Dataset items:
□ □ □ □

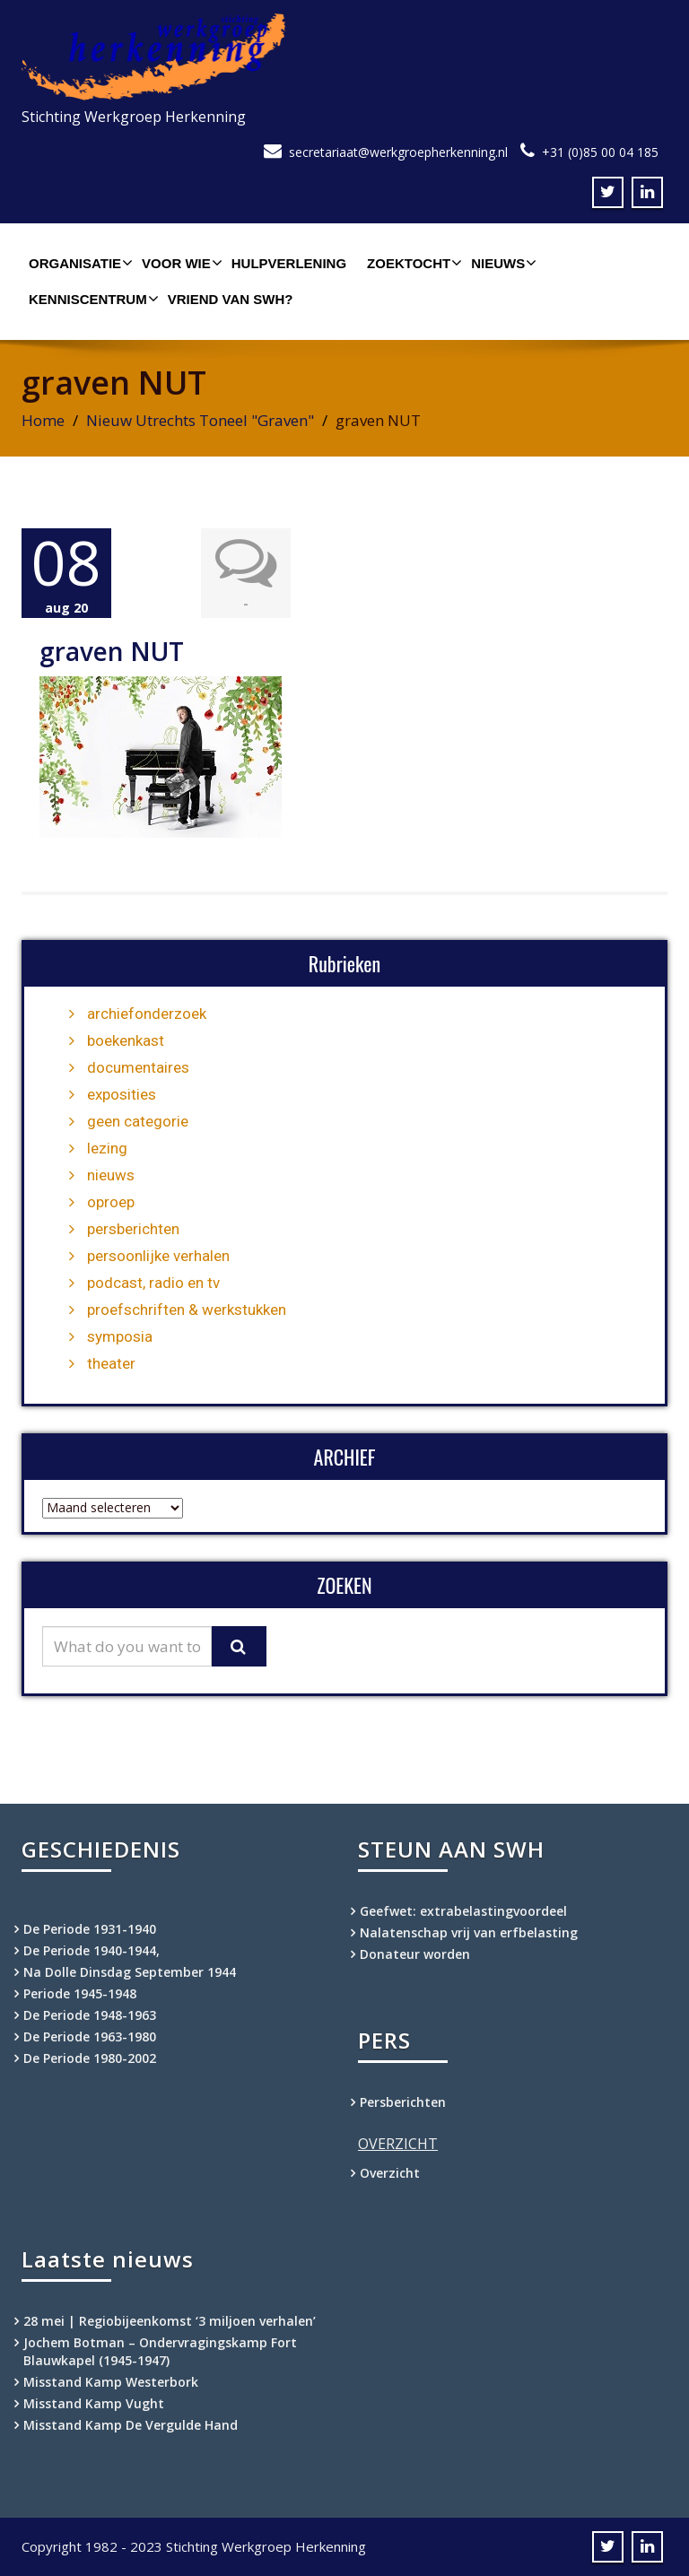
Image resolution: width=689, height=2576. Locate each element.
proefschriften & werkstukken (186, 1309)
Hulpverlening (288, 263)
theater (111, 1363)
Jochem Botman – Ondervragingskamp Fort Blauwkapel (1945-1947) (160, 2351)
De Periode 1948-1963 (89, 2014)
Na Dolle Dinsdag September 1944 (129, 1971)
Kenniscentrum (91, 299)
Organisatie (78, 263)
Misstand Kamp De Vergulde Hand (130, 2424)
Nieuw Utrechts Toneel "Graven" (200, 420)
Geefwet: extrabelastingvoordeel (463, 1910)
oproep (111, 1202)
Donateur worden (415, 1953)
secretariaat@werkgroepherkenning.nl (398, 152)
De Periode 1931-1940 (89, 1928)
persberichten (133, 1229)
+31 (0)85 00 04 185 (600, 152)
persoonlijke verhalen (158, 1256)
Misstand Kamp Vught (93, 2403)
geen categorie (137, 1121)
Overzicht (390, 2172)
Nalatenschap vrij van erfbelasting (469, 1932)
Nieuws (501, 263)
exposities (121, 1094)
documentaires (138, 1067)
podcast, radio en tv (153, 1283)
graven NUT (111, 651)
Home (43, 420)
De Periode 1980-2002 (89, 2058)
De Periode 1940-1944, (91, 1950)
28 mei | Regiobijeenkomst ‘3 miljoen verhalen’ (169, 2320)
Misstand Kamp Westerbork (110, 2381)
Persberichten (403, 2101)
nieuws (111, 1175)
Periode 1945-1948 (79, 1993)
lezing (107, 1148)
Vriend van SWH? (230, 299)
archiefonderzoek (146, 1014)
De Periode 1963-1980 (89, 2036)
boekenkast (125, 1040)
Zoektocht (412, 263)
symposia (120, 1336)
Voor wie (180, 263)
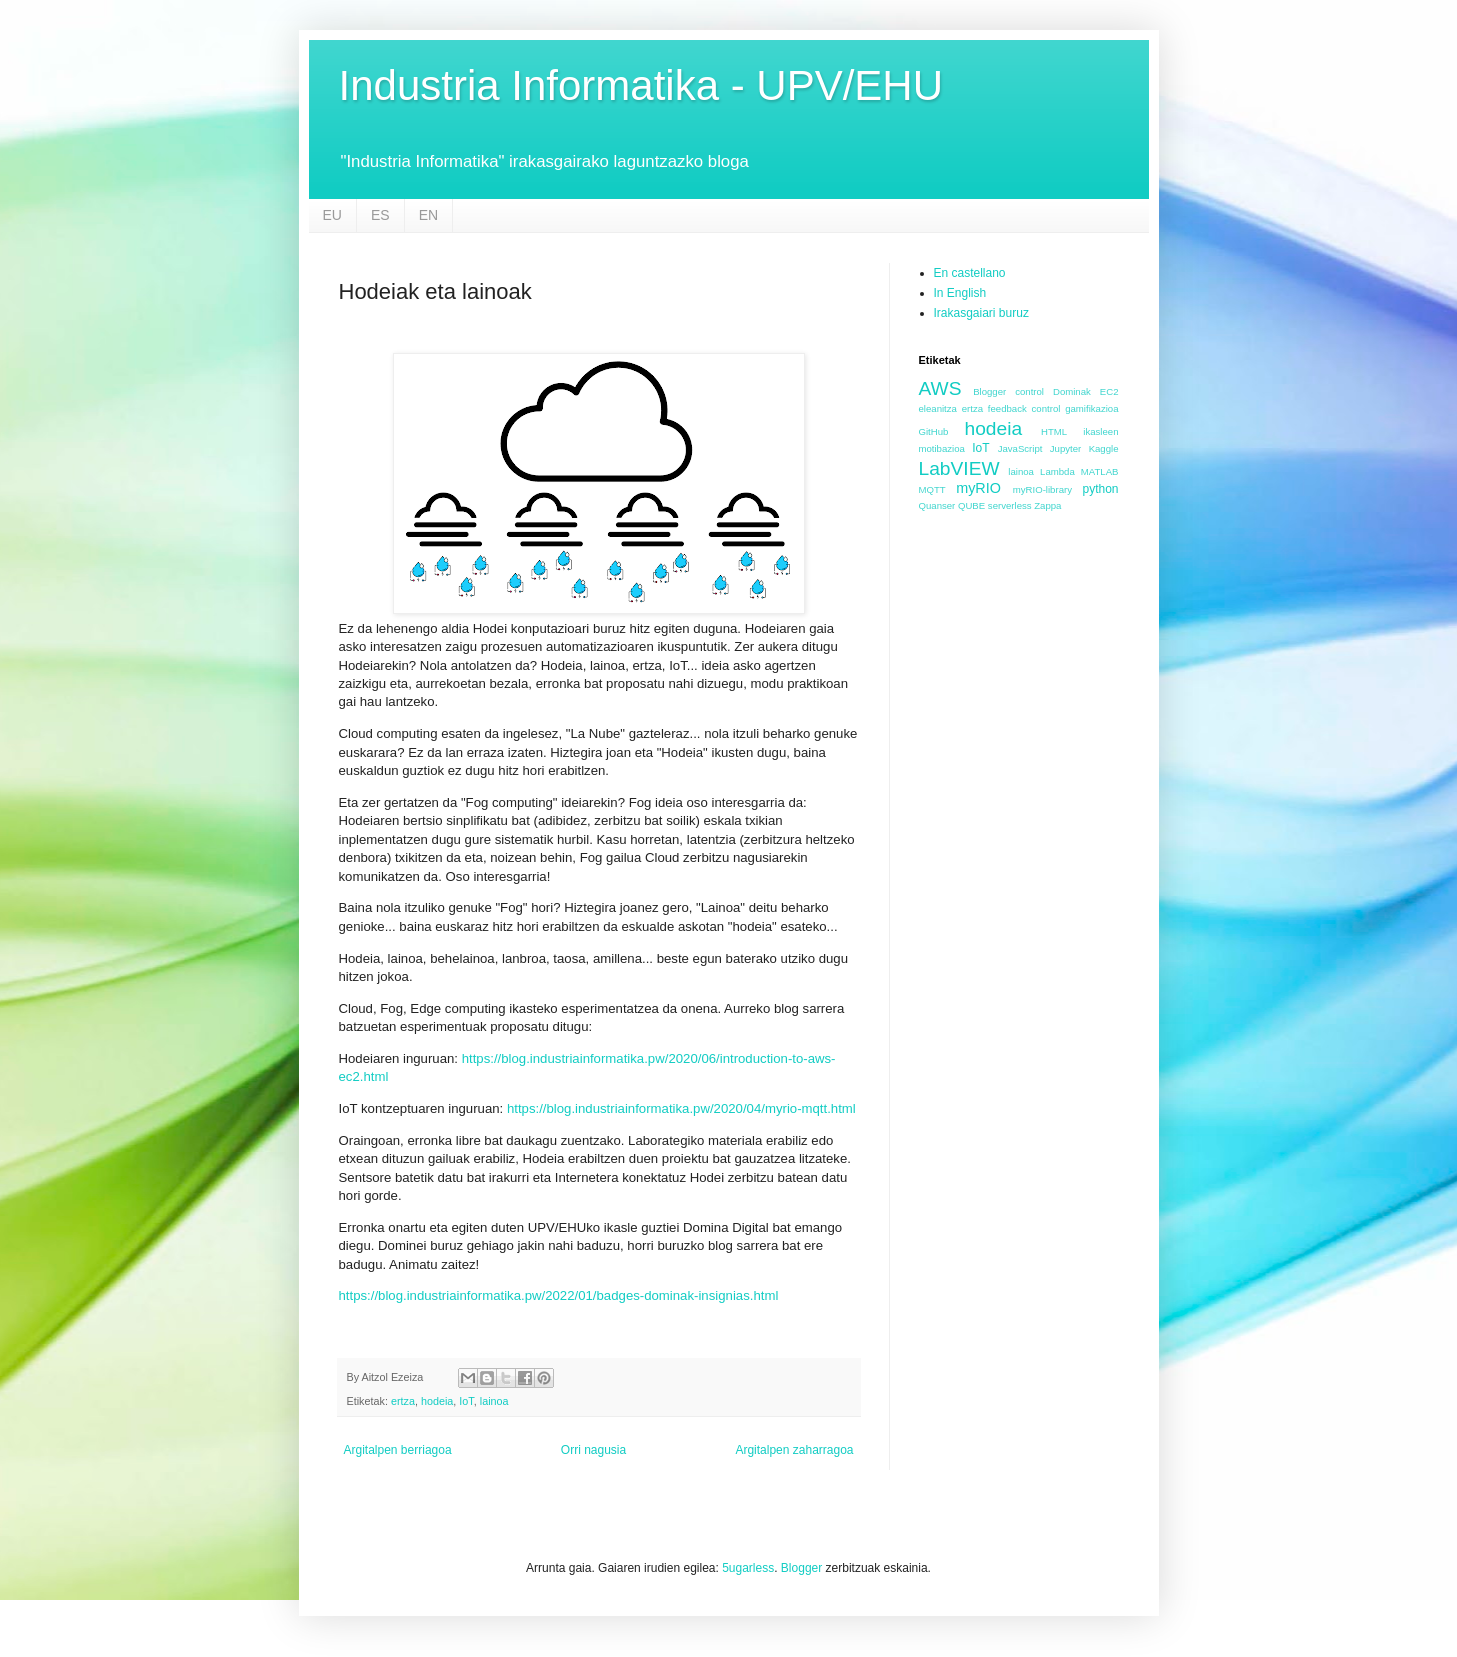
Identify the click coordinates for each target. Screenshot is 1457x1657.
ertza (403, 1401)
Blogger (989, 391)
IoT (466, 1401)
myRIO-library (1042, 489)
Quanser (937, 505)
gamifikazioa (1091, 408)
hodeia (437, 1401)
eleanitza (938, 408)
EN (428, 215)
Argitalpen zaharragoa (794, 1450)
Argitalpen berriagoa (398, 1450)
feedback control (1024, 408)
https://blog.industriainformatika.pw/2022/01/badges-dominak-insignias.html (559, 1295)
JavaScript (1020, 448)
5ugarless (748, 1568)
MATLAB (1100, 471)
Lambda (1057, 471)
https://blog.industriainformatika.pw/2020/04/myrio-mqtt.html (681, 1108)
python (1100, 489)
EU (332, 215)
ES (380, 215)
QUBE (971, 505)
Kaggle (1104, 448)
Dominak (1072, 391)
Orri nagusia (593, 1450)
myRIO (978, 488)
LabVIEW (959, 468)
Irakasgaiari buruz (981, 313)
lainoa (494, 1401)
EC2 (1109, 391)
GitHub (934, 431)
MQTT (932, 489)
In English (960, 293)
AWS (940, 388)
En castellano (970, 273)
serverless (1010, 505)
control (1029, 391)
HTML (1054, 431)
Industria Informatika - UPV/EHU (641, 85)
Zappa (1047, 505)
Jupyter (1065, 448)
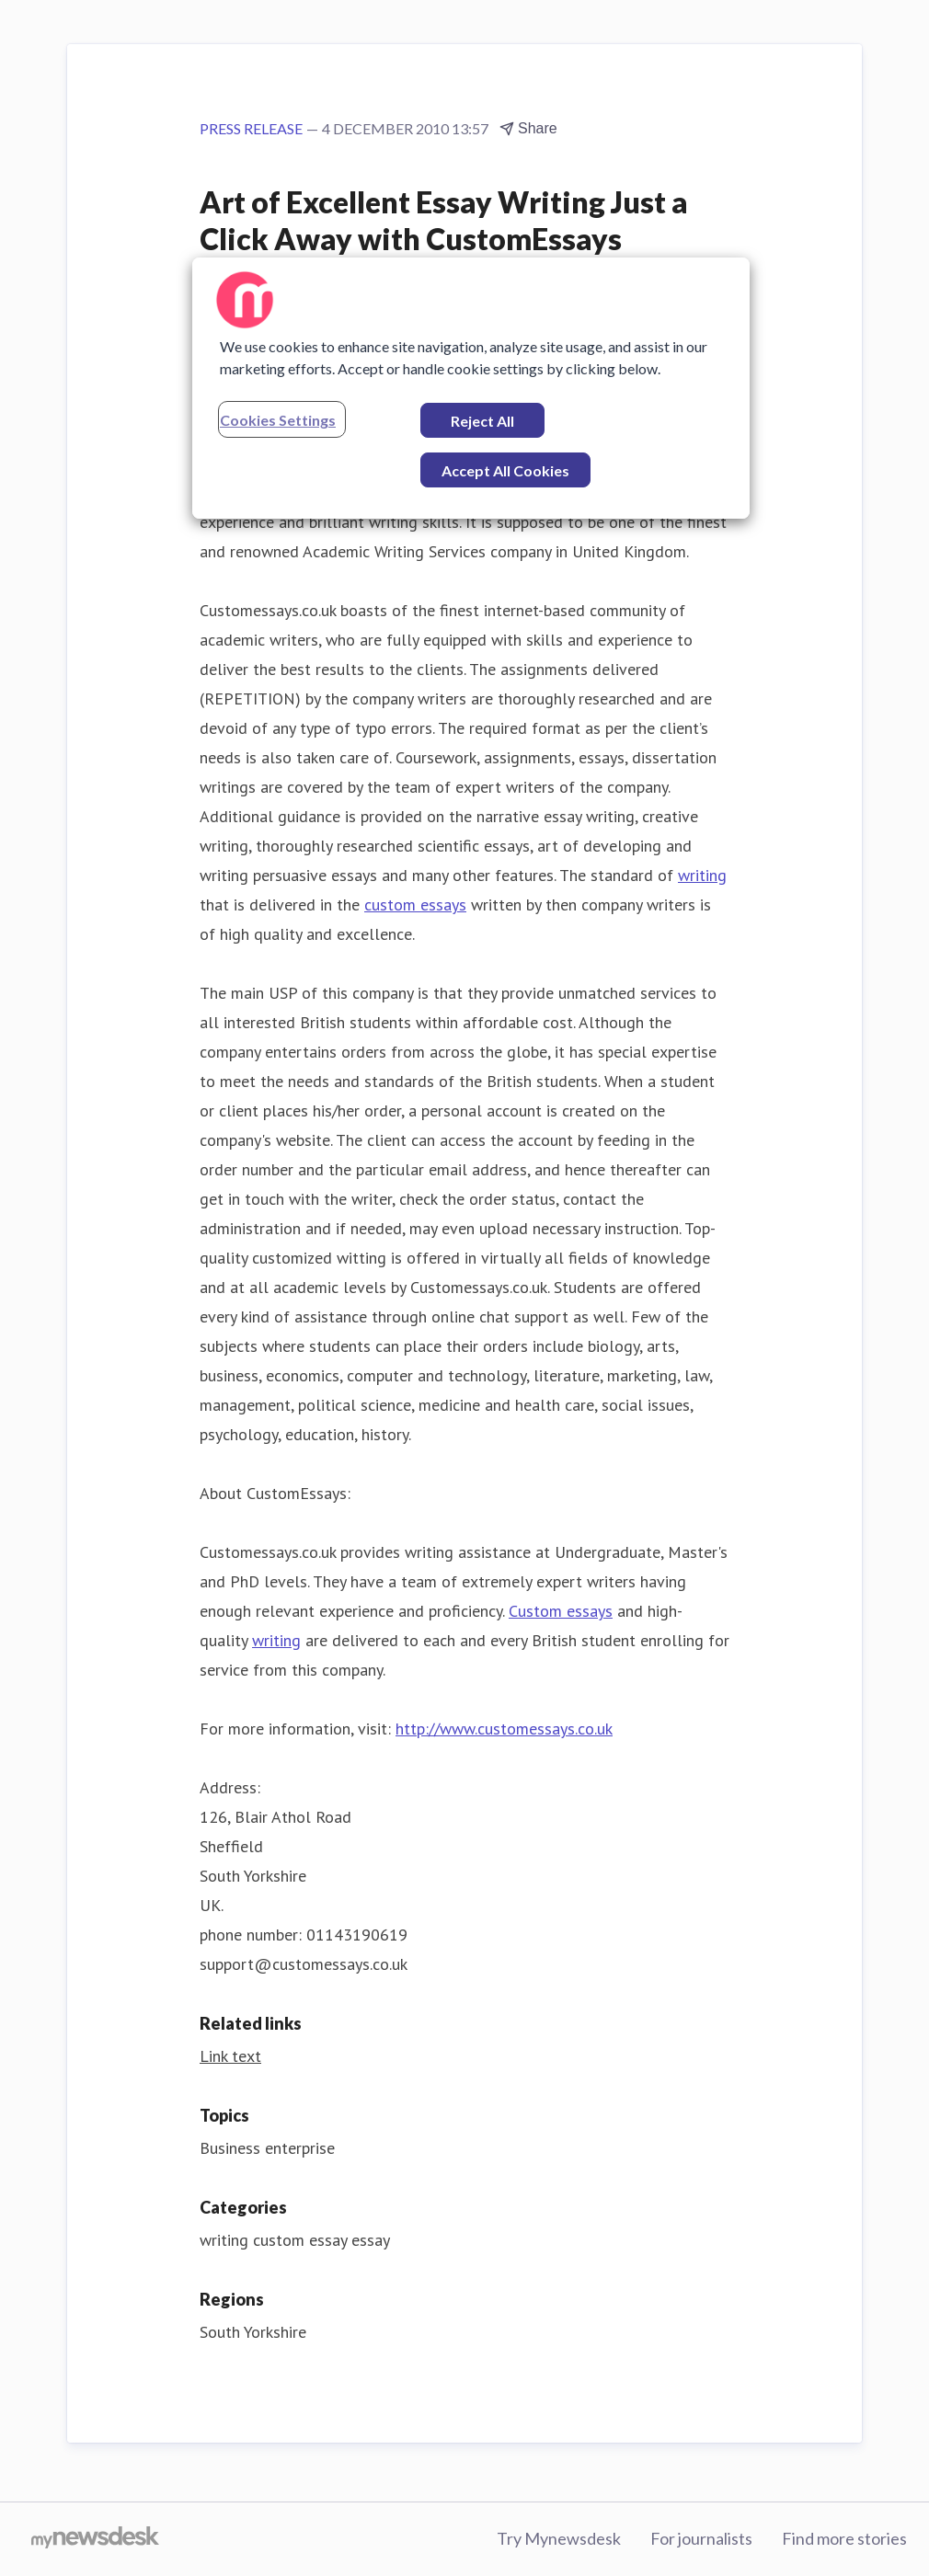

□ □ □ □

Leave every picture out and output the records exactly.

Solution to the problem:
Image resolution: width=689, height=2576. Locate each element.
proefschriften & werkstukken (186, 1309)
Hulpverlening (288, 263)
theater (111, 1363)
Jochem Botman – Ondervragingskamp Fort Blauwkapel (1945-1947) (160, 2351)
De Periode 1948-1963 (89, 2014)
Na Dolle Dinsdag September 1944 (129, 1971)
Kenniscentrum (91, 299)
Organisatie (78, 263)
Misstand Kamp De Vergulde Hand (130, 2424)
Nieuw Utrechts Toneel "Graven" (200, 420)
Geefwet: extrabelastingvoordeel (463, 1910)
oproep (111, 1202)
Donateur worden (415, 1953)
secretariaat@werkgroepherkenning.nl (398, 152)
De Periode 1931-1940 (89, 1928)
persberichten (133, 1229)
+31 (0)85 00 04 185 (600, 152)
persoonlijke verhalen (158, 1256)
Misstand Kamp Vught (93, 2403)
geen categorie (137, 1121)
Overzicht (390, 2172)
Nalatenschap vrij van erfbelasting (469, 1932)
Nieuws (501, 263)
exposities (121, 1094)
documentaires (138, 1067)
podcast, radio en tv (153, 1283)
graven NUT (111, 651)
Home (43, 420)
De Periode 1980-2002 (89, 2058)
De Periode 1940-1944, (91, 1950)
28 mei | Regiobijeenkomst ‘3 miljoen verhalen’ (169, 2320)
Misstand Kamp Westerbork (110, 2381)
Persberichten (403, 2101)
nieuws (111, 1175)
Periode 1945-1948 (79, 1993)
lezing (107, 1148)
Vriend van SWH? (230, 299)
archiefonderzoek (146, 1014)
De Periode 1963-1980 (89, 2036)
boekenkast (125, 1040)
Zoektocht (412, 263)
symposia (120, 1336)
Voor wie (180, 263)
Identify the click coordinates for each target. Screenshot is 1457x1657.
ertza (403, 1401)
Blogger (989, 391)
IoT (466, 1401)
myRIO-library (1042, 489)
Quanser (937, 505)
gamifikazioa (1091, 408)
hodeia (437, 1401)
eleanitza (938, 408)
EN (428, 215)
Argitalpen zaharragoa (794, 1450)
Argitalpen berriagoa (398, 1450)
feedback control (1024, 408)
https://blog.industriainformatika.pw/2022/01/badges-dominak-insignias.html (559, 1295)
JavaScript (1020, 448)
5ugarless (748, 1568)
MATLAB (1100, 471)
Lambda (1057, 471)
https://blog.industriainformatika.pw/2020/04/myrio-mqtt.html (681, 1108)
python (1100, 489)
EU (332, 215)
ES (380, 215)
QUBE (971, 505)
Kaggle (1104, 448)
Dominak (1072, 391)
Orri nagusia (593, 1450)
myRIO (978, 488)
LabVIEW (959, 468)
Irakasgaiari buruz (981, 313)
lainoa (494, 1401)
EC2 (1109, 391)
GitHub (934, 431)
MQTT (932, 489)
In English (960, 293)
AWS (940, 388)
En castellano (970, 273)
serverless (1010, 505)
control (1029, 391)
HTML (1054, 431)
Industria Informatika - UPV/EHU (641, 85)
Zappa (1047, 505)
Jupyter (1065, 448)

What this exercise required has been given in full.